FPGA-Based System Combines Two Video Streams to Provide 3D Video

Introduction

Video systems, already ubiquitous in consumer applications, are increasingly prevalent in automotive, robotics, and industrial domains. This growth into nonconsumer applications resulted primarily from the introduction of an HDMI standard and faster, more efficient DSPs and FPGAs.

This article outlines the requirements for achieving stereoscopic vision (3D video) using analog or HDMI video cameras. It describes an FPGA-based system that combines two video streams into a single 3D video stream for transmission through an HDMI 1.4 transmitter, and a DSP-based system that saves DMA bandwidth compared to that normally required for receiving data from two cameras. Furthermore, it shows one method for achieving a side-by-side format for use with 3D cameras or systems requiring 3D video.

General Overview

Stereoscopic vision requires two video cameras separated by approximately 5.5 cm, the typical spacing between a person’s eyes, as shown in Figure 1.

Figure 1. Two cameras on a stand aligned for stereoscopic vision.

The high-level block diagram shown in Figure 2 uses two synchronized video cameras that use the same video standard, two video decoders, and an FPGA. To ensure the exact same frame rate, the video cameras must be line-locked to a common timing reference. Without synchronization, it will not be possible to combine the outputs without using external memory to store complete video frames.

Figure 3 shows two line-locked video streams being merged into a single stereoscopic image. Figure 4 shows how asynchronous video streams cannot be merged without saving the entire video frame in an external memory.

Figure 3. Merging two synchronized video streams.

Figure 4. Asynchronous video streams cannot be merged without using an external memory.

The outputs of the two synchronized video cameras are then digitized by video decoders such as the ADV7181D, ADV7182, or ADV7186 for analog video cameras; or by HDMI receivers such as the ADV7610 or ADV7611 with digital video cameras.

Video decoders and HDMI receivers use internal phase-locked loops (PLLs) to produce clock and pixel data at their output buses. This means that two separate clock domains will be generated for the two cameras when digitizing the analog video or receiving the HDMI stream. Moreover, the two video streams can be misaligned. These timing differences and misalignments must be compensated in a back-end device such as an FPGA, bringing the data to a common clock domain before combining the two video pictures into a single stereoscopic video frame. The synchronized video stream is then sent through an HDMI 1.4 3D-capable HDMI transmitter such as the ADV7511 or ADV7513—or it can be presented to a DSP such as the ADSP-BF609 Blackfin^® processor—for further processing.

Clocking Architectures

Video decoders have two distinct clocking sources depending upon whether they are locked or unlocked. When the video PLL is locked to the incoming synchronization signal—horizontal sync for video decoders or the TMDS clock for HDMI—it generates a clock that is locked to the incoming video source. When video lock is lost, or the PLL is in forced free-run mode, the video PLL is not locked to the incoming synchronization signal and it generates a clock output that is locked to the crystal clock. In addition, the clock may not be output after reset as the LLC clock driver is set to a high impedance mode after reset.

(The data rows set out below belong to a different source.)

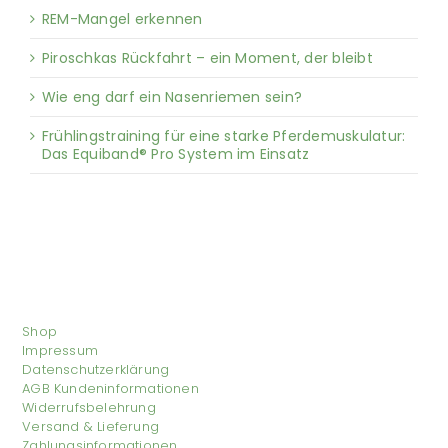
REM-Mangel erkennen
Piroschkas Rückfahrt – ein Moment, der bleibt
Wie eng darf ein Nasenriemen sein?
Frühlingstraining für eine starke Pferdemuskulatur:
Das Equiband® Pro System im Einsatz
Shop
Impressum
Datenschutzerklärung
AGB Kundeninformationen
Widerrufsbelehrung
Versand & Lieferung
Zahlungsinformationen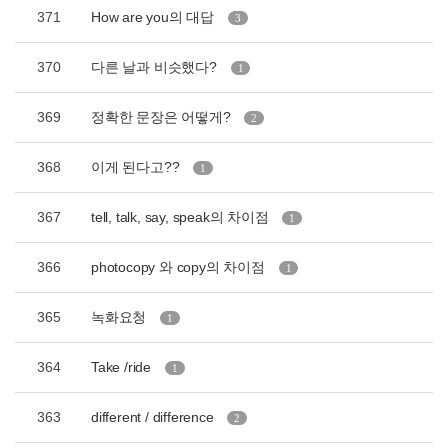
371
How are you의 대답
3
370
다른 날과 비슷했다?
1
369
정확한 문장은 어떻게?
2
368
이게 된다고??
1
367
tell, talk, say, speak의 차이점
1
366
photocopy 와 copy의 차이점
1
365
녹화요청
1
364
Take /ride
1
363
different / difference
2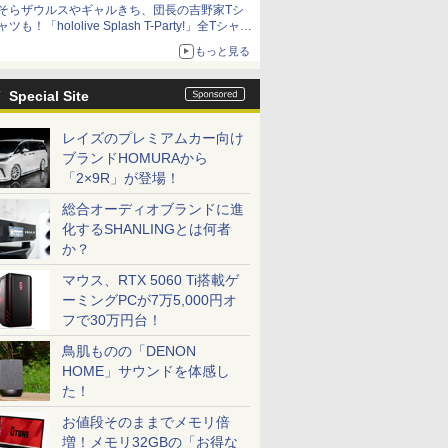
そらザウルスやギャルきち、団長の吉野家Tシ
ャツも！「hololive Splash T-Party!」全Tシャツ
ラインナップ公開＆オンライン販売開始
もっと見る
Special Site
レイズのプレミアムカー向け
ブランドHOMURAから
「2×9R」が登場！
総合オーディオブランドに進
化するSHANLINGとは何者
か？
マウス、RTX 5060 Ti搭載ゲ
ーミングPCが7万5,000円オ
フで30万円台！
鳥肌ものの「DENON
HOME」サウンドを体感し
た！
お値段そのままでメモリ倍
増！メモリ32GBの「お得な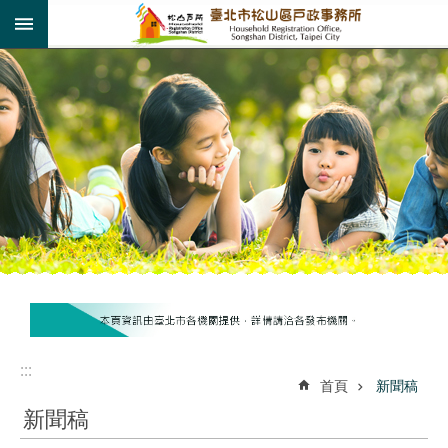
:::
跳到主要內容區塊
:::
:::
首頁
新聞稿
新聞稿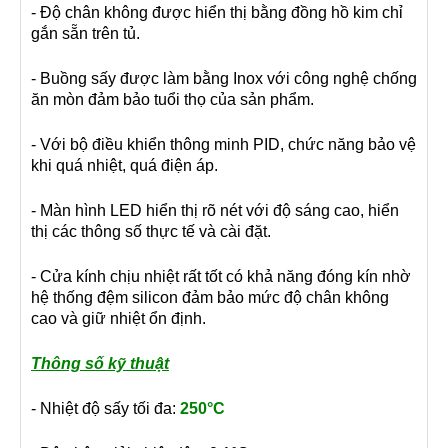
- Độ chân không được hiển thị bằng đồng hồ kim chỉ
gắn sẵn trên tủ.
- Buồng sấy được làm bằng Inox với công nghệ chống
ăn mòn đảm bảo tuổi thọ của sản phẩm.
- Với bộ điều khiển thông minh PID, chức năng bảo vệ
khi quá nhiệt, quá điện áp.
- Màn hình LED hiển thị rõ nét với độ sáng cao, hiển
thị các thông số thực tế và cài đặt.
- Cửa kính chịu nhiệt rất tốt có khả năng đóng kín nhờ
hệ thống đệm silicon đảm bảo mức độ chân không
cao và giữ nhiệt ổn định.
Thông số kỹ thuật
- Nhiệt độ sấy tối đa:
250°C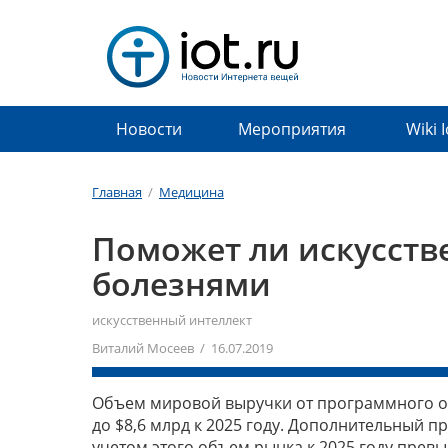
Новости
Мероприятия
Wiki 
Главная
/
Медицина
Поможет ли искусств
болезнями
искусственный интеллект
Виталий Мосеев / 16.07.2019
Объем мировой выручки от программного обе
до $8,6 млрд к 2025 году. Дополнительный п
учетом этого объем рынка к 2025 году превы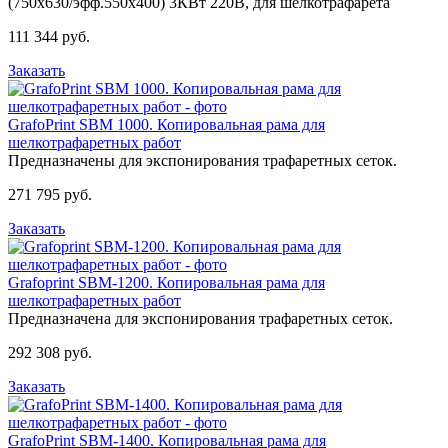
(750х630/эфф.550х400) 3КВт 220B, для шелкотрафарета
111 344 руб.
Заказать
GrafoPrint SBM 1000. Копировальная рама для
шелкотрафаретных работ
Предназначены для экспонирования трафаретных сеток.
271 795 руб.
Заказать
Grafoprint SBM-1200. Копировальная рама для
шелкотрафаретных работ
Предназначена для экспонирования трафаретных сеток.
292 308 руб.
Заказать
GrafoPrint SBM-1400. Копировальная рама для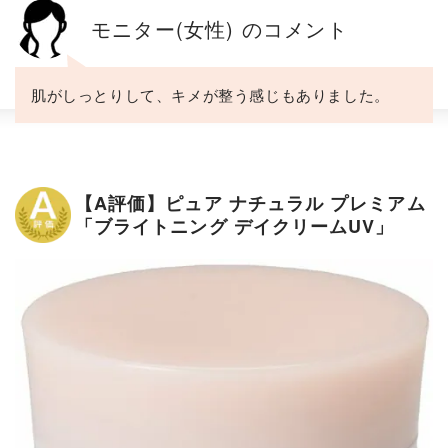
モニター(女性) のコメント
肌がしっとりして、キメが整う感じもありました。
【A評価】ピュア ナチュラル プレミアム
「ブライトニング デイクリームUV」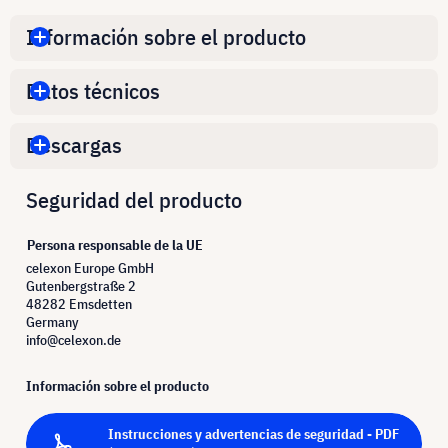
Información sobre el producto
Datos técnicos
Descargas
Seguridad del producto
Persona responsable de la UE
celexon Europe GmbH
Gutenbergstraße 2
48282 Emsdetten
Germany
info@celexon.de
Información sobre el producto
Instrucciones y advertencias de seguridad - PDF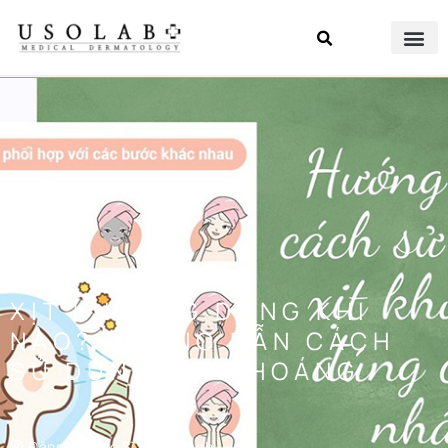
XỊT KHOÁNG DÙNG KHI
NÀO? HƯỚNG DẪN CÁCH
SỬ DỤNG XỊT KHOÁNG
Đăng bởi
Bác Sĩ Vũ Vân Anh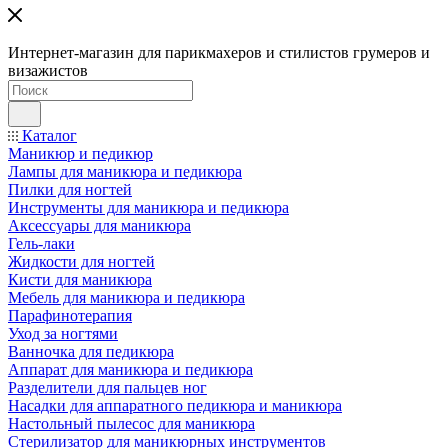
Интернет-магазин для парикмахеров и стилистов грумеров и
визажистов
Каталог
Маникюр и педикюр
Лампы для маникюра и педикюра
Пилки для ногтей
Инструменты для маникюра и педикюра
Аксессуары для маникюра
Гель-лаки
Жидкости для ногтей
Кисти для маникюра
Мебель для маникюра и педикюра
Парафинотерапия
Уход за ногтями
Ванночка для педикюра
Аппарат для маникюра и педикюра
Разделители для пальцев ног
Насадки для аппаратного педикюра и маникюра
Настольный пылесос для маникюра
Стерилизатор для маникюрных инструментов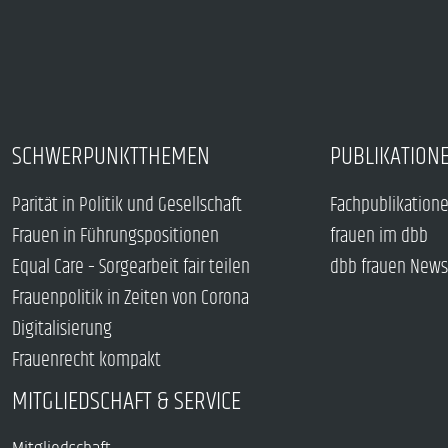
SCHWERPUNKTTHEMEN
PUBLIKATION
Parität in Politik und Gesellschaft
Fachpublikation
Frauen in Führungspositionen
frauen im dbb
Equal Care – Sorgearbeit fair teilen
dbb frauen News
Frauenpolitik in Zeiten von Corona
Digitalisierung
Frauenrecht kompakt
MITGLIEDSCHAFT & SERVICE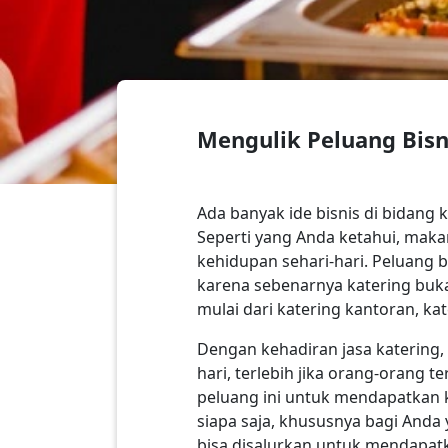
Mengulik Peluang Bisn
Ada banyak ide bisnis di bidang 
Seperti yang Anda ketahui, mak
kehidupan sehari-hari. Peluang b
karena sebenarnya katering buka
mulai dari katering kantoran, kat
Dengan kehadiran jasa katering
hari, terlebih jika orang-orang 
peluang ini untuk mendapatkan 
siapa saja, khususnya bagi An
bisa disalurkan untuk mendapa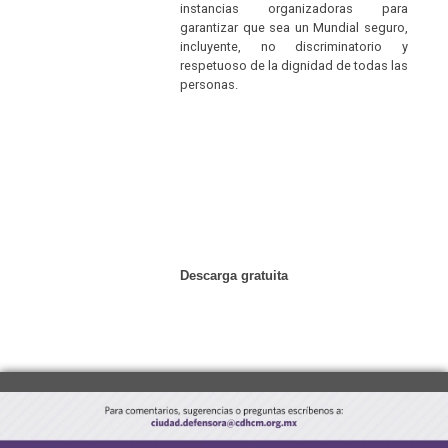
instancias organizadoras para
garantizar que sea un Mundial seguro,
incluyente, no discriminatorio y
respetuoso de la dignidad de todas las
personas.
Descarga gratuita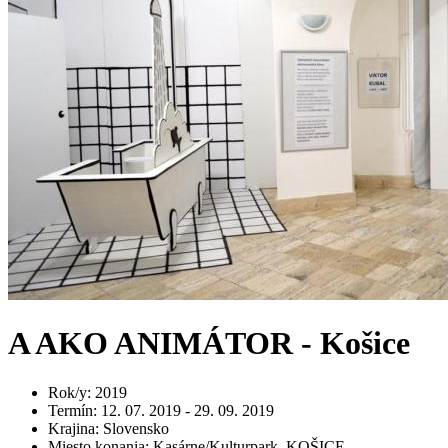
A AKO ANIMÁTOR - Košice
Rok/y
:
2019
Termín
:
12. 07. 2019 - 29. 09. 2019
Krajina
:
Slovensko
Miesto konania
:
Kasárne/Kulturpark, KOŠICE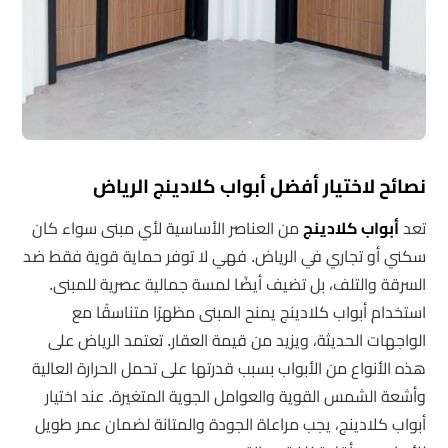
نصائح لاختيار أفضل أبواب كلادينج الرياض
تعد
أبواب كلادينج
من العناصر الأساسية لأي مبنى سواء كان
سكني أو تجاري في الرياض. فهي لا توفر حماية قوية فقط ضد
السرقة والتلف، بل تضيف أيضًا لمسة جمالية عصرية للمبنى.
استخدام أبواب كلادينج يمنح المبنى مظهرًا متناسقًا مع
الواجهات الحديثة، ويزيد من قيمة العقار. تعتمد الرياض على
هذه الأنواع من الأبواب بسبب قدرتها على تحمل الحرارة العالية
وأشعة الشمس القوية والعوامل الجوية المتغيرة. عند اختيار
أبواب كلادينج، يجب مراعاة الجودة والمتانة لضمان عمر طويل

Thus, if the system has two or more video paths from the video decoder or HDMI receiver, it will have two different clock domains with different frequencies and phases, even when the same crystal clock is provided to two video decoders or HDMI receivers, as each device generates its own clock based on its own PLL.

Synchronous System with Locked Video Decoders

With typical stereoscopic video using two sources, each of the video decoders locks to the incoming video signal and generates its own clock based on incoming horizontal sync or TMDS clock. When two cameras are synchronized—or line-locked to the same timing reference—the frame lines will always be aligned. Because the two separate video decoders receive the same horizontal sync, the pixel clocks will have the same pixel clock frequency. This allows for bringing the two data paths into a common clock domain, as shown in Figure 5.

Both video decoders receive the same sync signal, so they are also locked.

Asynchronous Video System

Unfortunately, one of the decoders may lose lock due to a poor quality video source signal, as shown in Figure 6; or the cameras may lose synchronization due to a broken video link, as shown in Figure 7. This will lead to different frequencies in the two data paths, which will then lead to asymmetry in the amount of data clocked into the back end.

Figure 6. Line-locked cameras with unlocked video decoders.

Figure 7. Unlocked cameras with locked video decoder.

Lost video lock can be detected by using an interrupt (SD_UNLOCK for SD video decoders, CP_UNLOCK for component video decoders, or TMDSPLL_LCK registers in HDMI receivers) that kicks in after a delay. Video decoders integrate mechanisms for smoothing unstable horizontal synchronization, so detection of lost video lock can take up to a couple of lines. This delay can be reduced by controlling lost lock within the FPGA.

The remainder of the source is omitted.